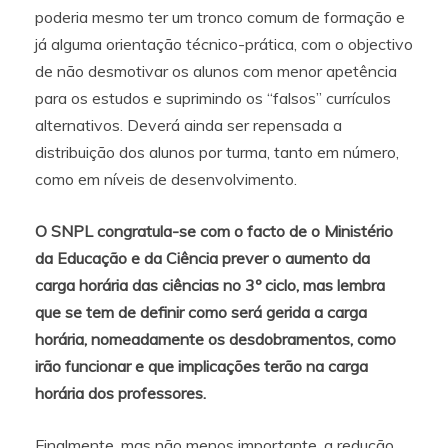
poderia mesmo ter um tronco comum de formação e
já alguma orientação técnico-prática, com o objectivo
de não desmotivar os alunos com menor apetência
para os estudos e suprimindo os “falsos” currículos
alternativos. Deverá ainda ser repensada a
distribuição dos alunos por turma, tanto em número,
como em níveis de desenvolvimento.
O SNPL congratula-se com o facto de o Ministério
da Educação e da Ciência prever o aumento da
carga horária das ciências no 3º ciclo, mas lembra
que se tem de definir como será gerida a carga
horária, nomeadamente os desdobramentos, como
irão funcionar e que implicações terão na carga
horária dos professores.
Finalmente, mas não menos importante, a redução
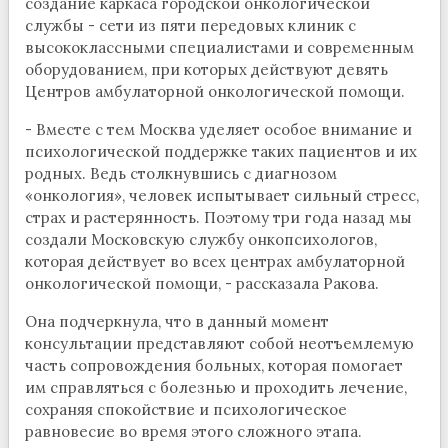
создание каркаса городской онкологической
службы - сети из пяти передовых клиник с
высококлассными специалистами и современным
оборудованием, при которых действуют девять
Центров амбулаторной онкологической помощи.
- Вместе с тем Москва уделяет особое внимание и
психологической поддержке таких пациентов и их
родных. Ведь столкнувшись с диагнозом
«онкология», человек испытывает сильный стресс,
страх и растерянность. Поэтому три года назад мы
создали Московскую службу онкопсихологов,
которая действует во всех центрах амбулаторной
онкологической помощи, - рассказала Ракова.
Она подчеркнула, что в данный момент
консультации представляют собой неотъемлемую
часть сопровождения больных, которая помогает
им справляться с болезнью и проходить лечение,
сохраняя спокойствие и психологическое
равновесие во время этого сложного этапа.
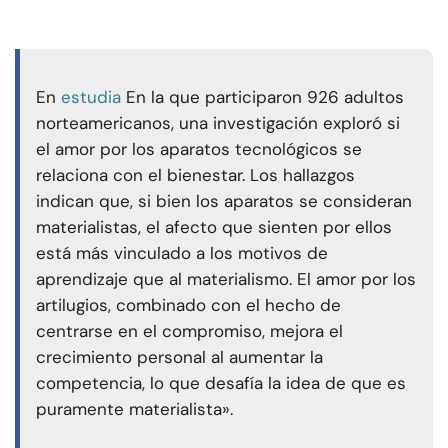
En
estudia
En la que participaron 926 adultos
norteamericanos, una investigación exploró si
el amor por los aparatos tecnológicos se
relaciona con el bienestar. Los hallazgos
indican que, si bien los aparatos se consideran
materialistas, el afecto que sienten por ellos
está más vinculado a los motivos de
aprendizaje que al materialismo. El amor por los
artilugios, combinado con el hecho de
centrarse en el compromiso, mejora el
crecimiento personal al aumentar la
competencia, lo que desafía la idea de que es
puramente materialista».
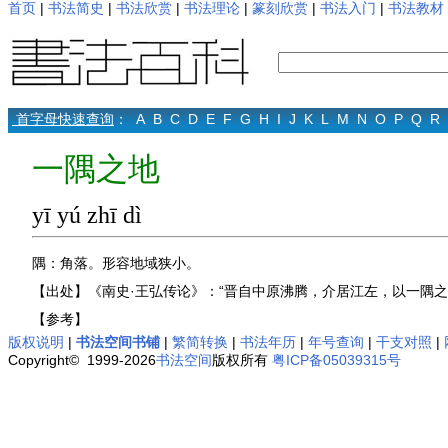
首页
|
书法简史
|
书法欣赏
|
书法理论
|
篆刻欣赏
|
书法入门
|
书法教材
首字母快速查询
：
A
B
C
D
E
F
G
H
I
J
K
L
M
N
O
P
Q
R
一隅之地
yī yú zhī dì
隅：角落。形容地域狭小。
【出处】《南史·王弘传论》：“晋自中原沸腾，介居江左，以一隅之
【参考】
版权说明
|
书法空间书铺
|
繁简转换
|
书法年历
|
年号查询
|
干支对照
|
Copyright© 1999-2026
书法空间
版权所有
粤ICP备05039315号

—————

* **Work required**
Go line by line through the records and copy those that contain the word "aparatos".

* **Solution**
el amor por los aparatos tecnológicos se
indican que, si bien los aparatos se consideran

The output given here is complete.